The diagnostic journey can be long, as ATTR-CM is often underdiagnosed or misdiagnosed.

Treatment and Management

The goals of treatment for ATTR-CM are to manage symptoms, slow disease progression, and improve quality of life. Treatment strategies depend on the type of ATTR-CM:

• Supportive Care: Medications may be used to manage heart failure symptoms (e.g., diuretics for fluid retention, medications to control heart rate and rhythm).
• TTR Stabilization: Medications like tafamidis can stabilize the TTR protein tetramer, preventing it from misfolding.
• TTR Silencing: Newer therapies, such as RNA-based drugs (e.g., patisiran, inotersen, vutrisiran), target the production of TTR protein by the liver, reducing the amount of TTR available to misfold. These are primarily used for hereditary ATTR with polyneuropathy (ATTRv-PN), but their role in ATTR-CM is evolving.
• Liver Transplantation: In select cases of hereditary ATTR-CM with predominantly neurological symptoms, a liver transplant can remove the primary source of the mutated TTR protein. However, this does not remove existing amyloid deposits and may not be suitable for patients with advanced cardiac involvement.

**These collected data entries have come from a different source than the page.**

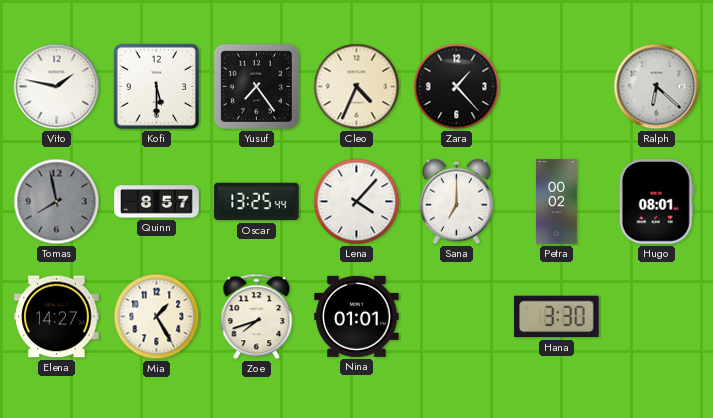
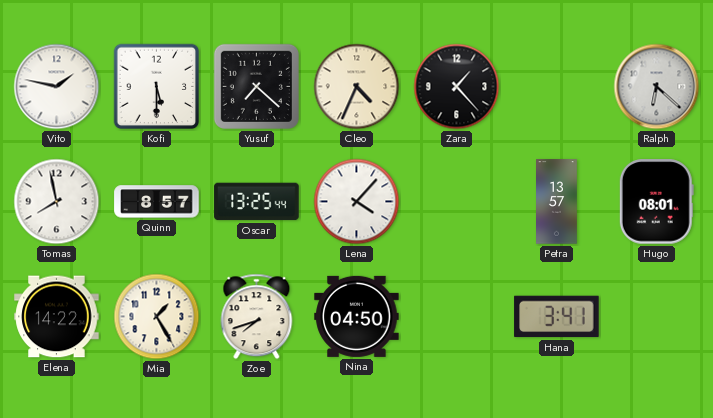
Yusuf: 7:24 -> 7:22
Tomas dial: grey -> white
Sana: 7:00 -> none
Petra: 00:02 -> 13:57
Elena: 14:27 -> 14:22
Nina: 01:01 -> 04:50
Hana: 3:30 -> 3:41
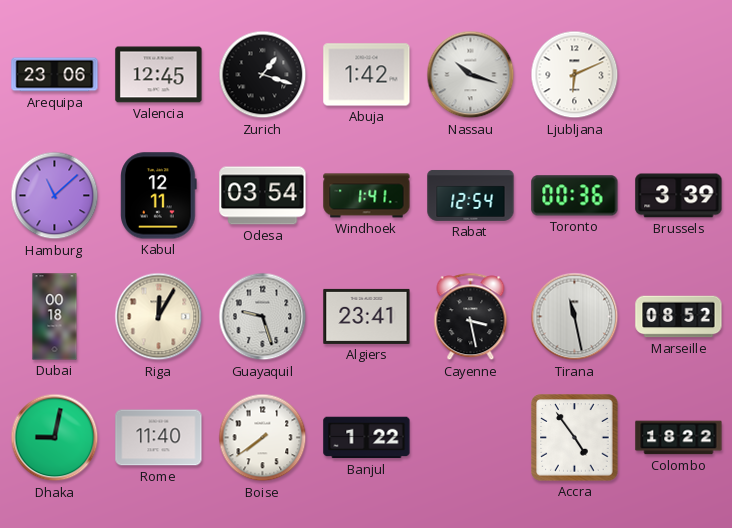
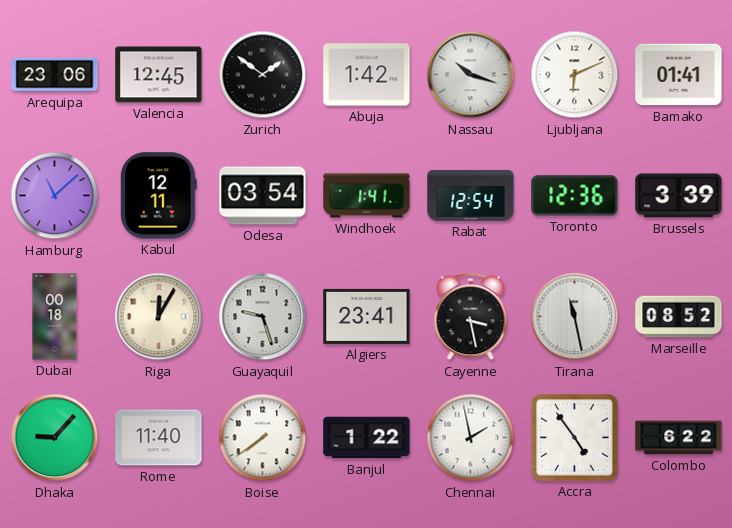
Zurich: 1:18 -> 1:51
Bamako: none -> 01:41
Toronto: 00:36 -> 12:36
Dhaka: 9:02 -> 9:07
Chennai: none -> 1:58
Colombo: 18:22 -> 6:22
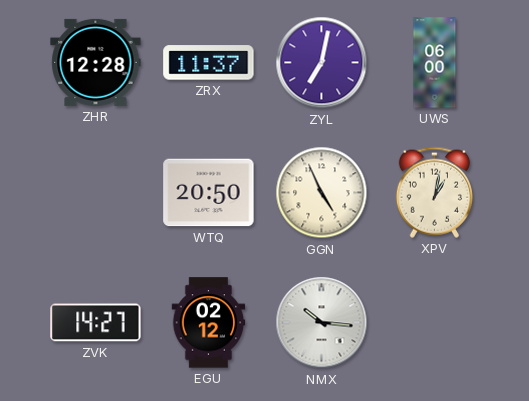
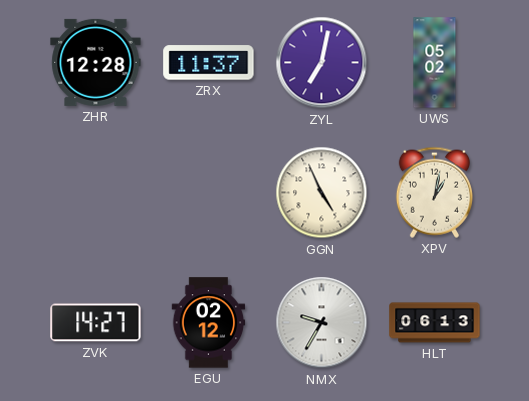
UWS: 06:00 -> 05:02
WTQ: 20:50 -> none
NMX: 10:16 -> 9:35
HLT: none -> 06:13
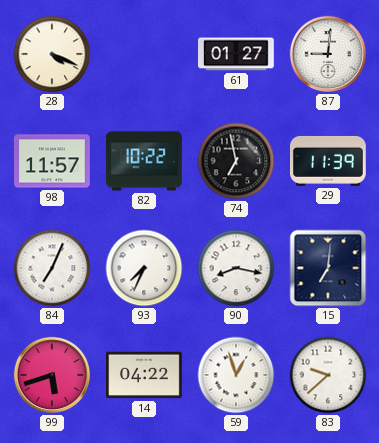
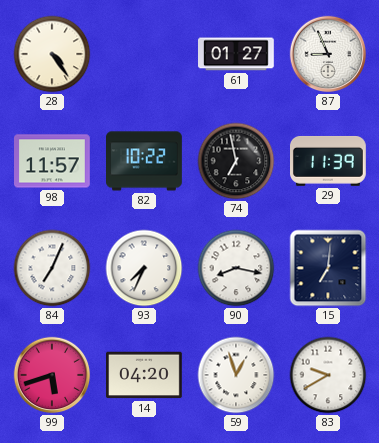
28: 4:19 -> 4:24
87: 9:01 -> 8:56
14: 04:22 -> 04:20
83: 9:38 -> 9:40
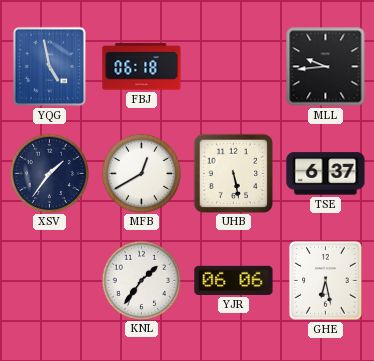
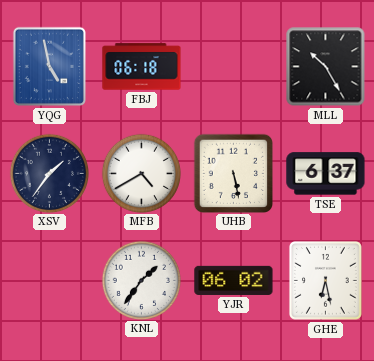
MLL: 9:44 -> 10:25
MFB: 12:40 -> 4:40
YJR: 06:06 -> 06:02
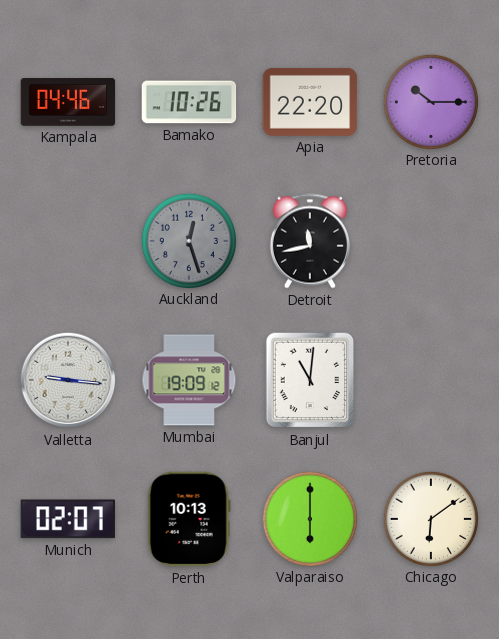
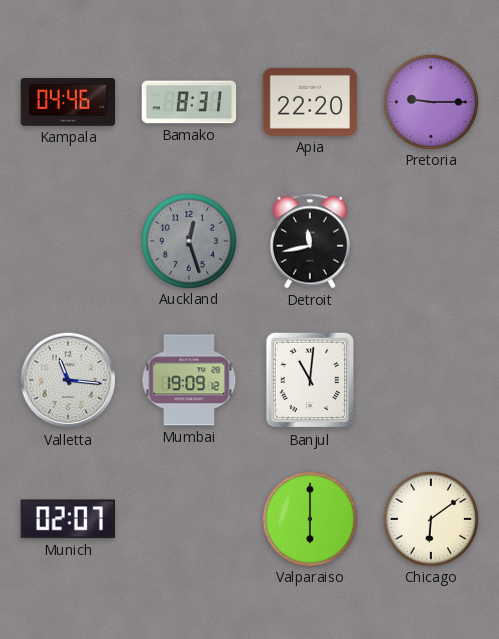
Bamako: 10:26 -> 8:31
Pretoria: 10:15 -> 9:15
Valletta: 9:16 -> 11:16
Perth: 10:13 -> none
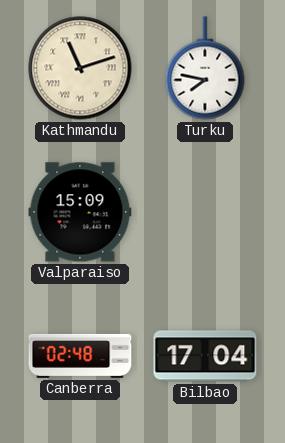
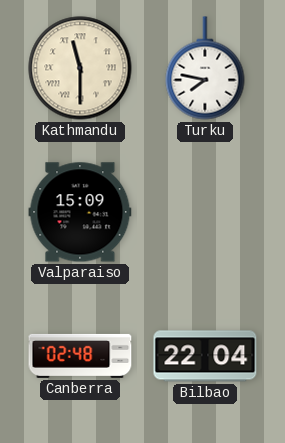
Kathmandu: 11:12 -> 11:30
Bilbao: 17:04 -> 22:04
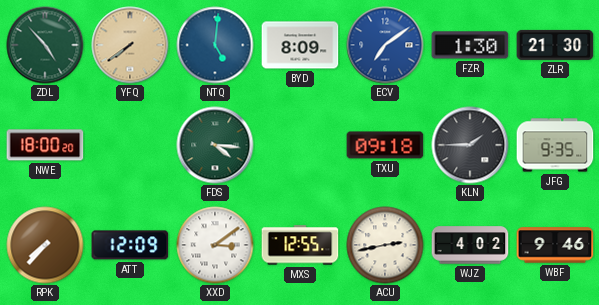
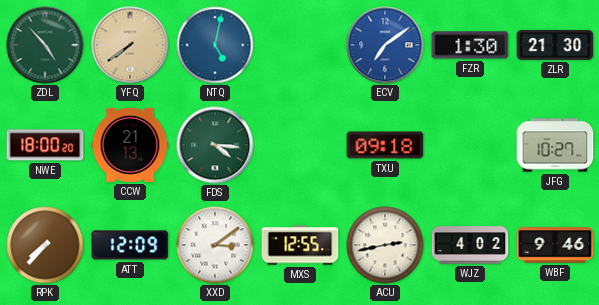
NTQ: 5:01 -> 5:02
BYD: 8:09 -> none
CCW: none -> 21:13
KLN: 1:45 -> none
JFG: 9:35 -> 10:27
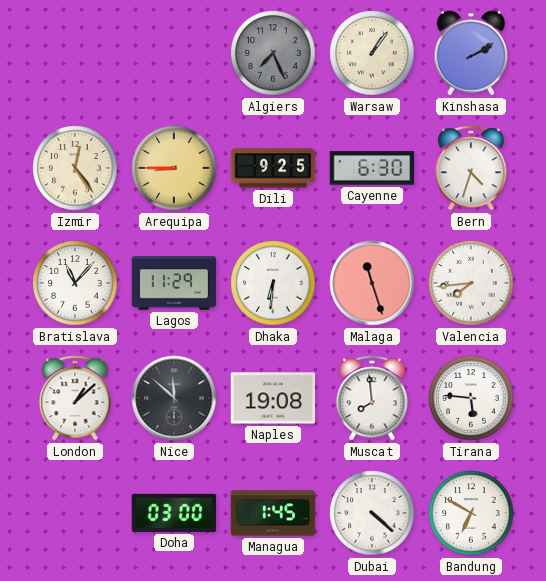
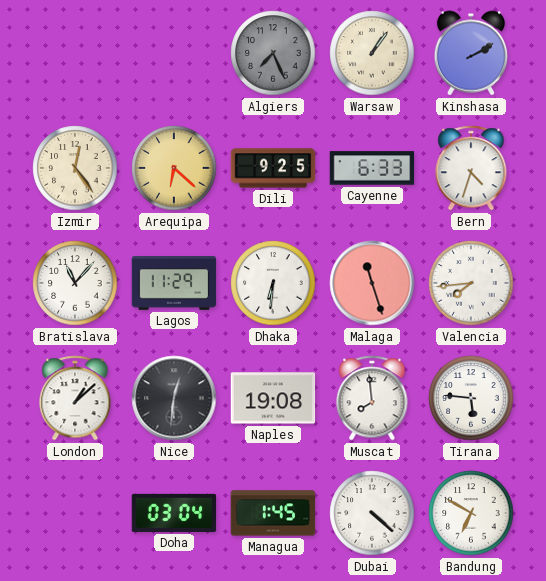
Arequipa: 8:45 -> 6:22
Cayenne: 6:30 -> 6:33
Nice: 11:52 -> 12:31
Doha: 03:00 -> 03:04
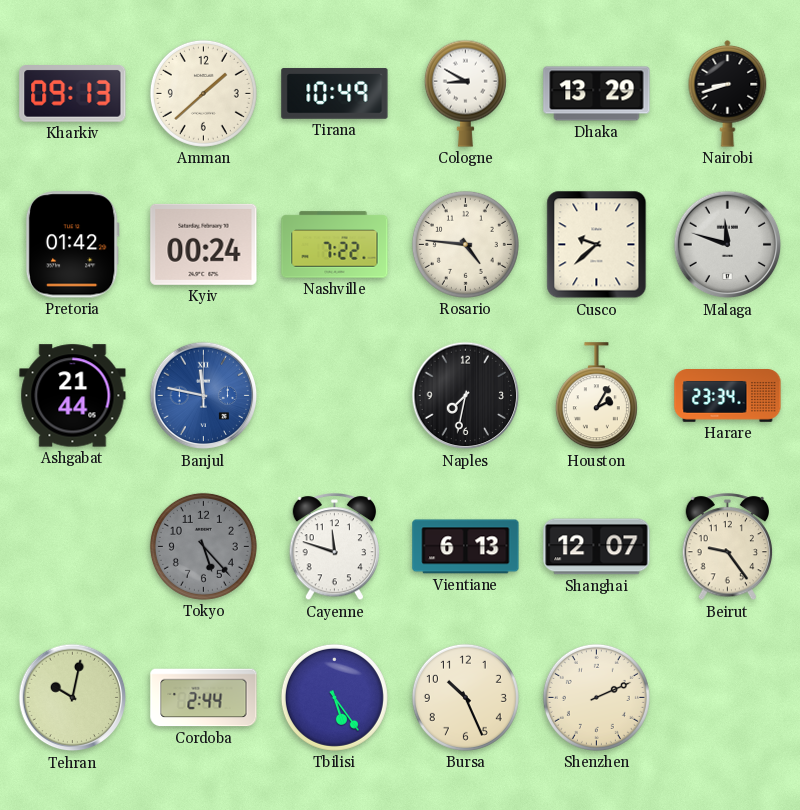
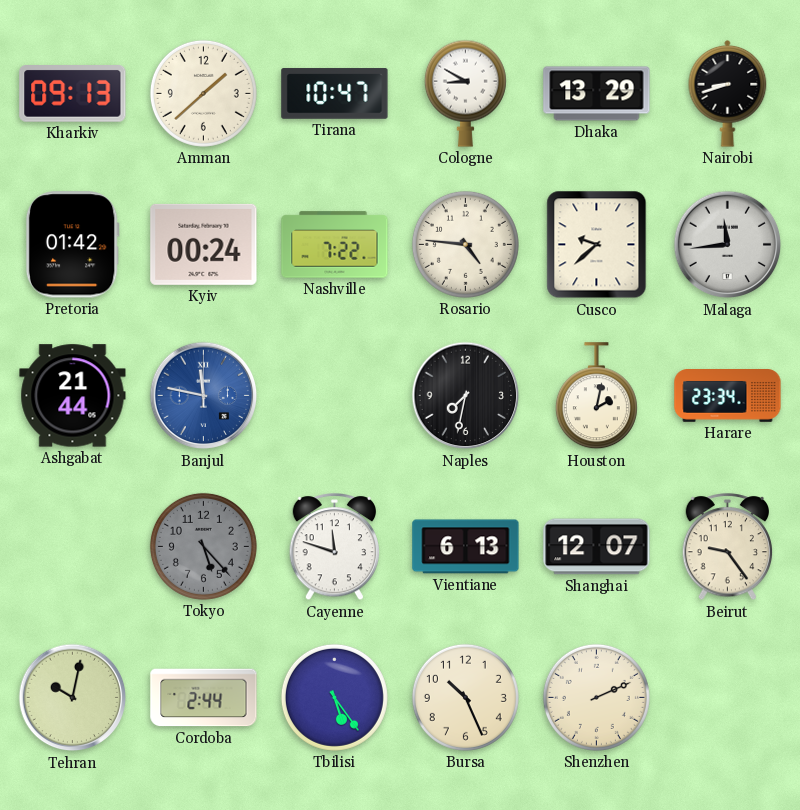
Tirana: 10:49 -> 10:47
Malaga: 11:48 -> 11:44
Houston: 2:05 -> 2:02
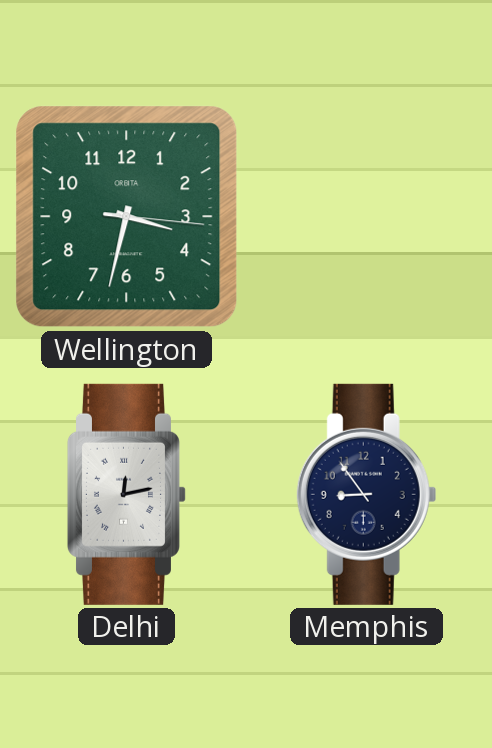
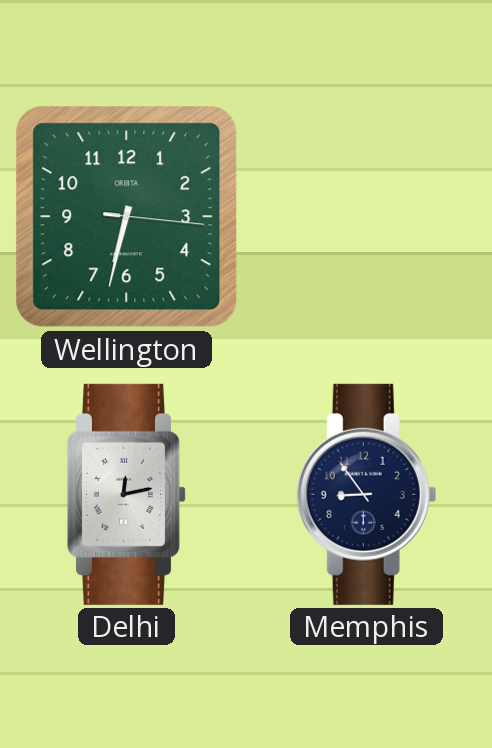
Wellington: 3:32 -> 6:32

Research into new treatments is ongoing, offering hope for improved outcomes in the future.

Prognosis

ATTR-CM is a serious condition with a guarded prognosis, especially if diagnosed late. Without treatment, the median survival can be relatively short. However, with early diagnosis and the availability of new therapies that can slow disease progression, the outlook is improving for many patients. The specific prognosis varies greatly depending on the type of ATTR-CM, the extent of organ involvement, the presence of specific TTR mutations, and the individual's response to treatment.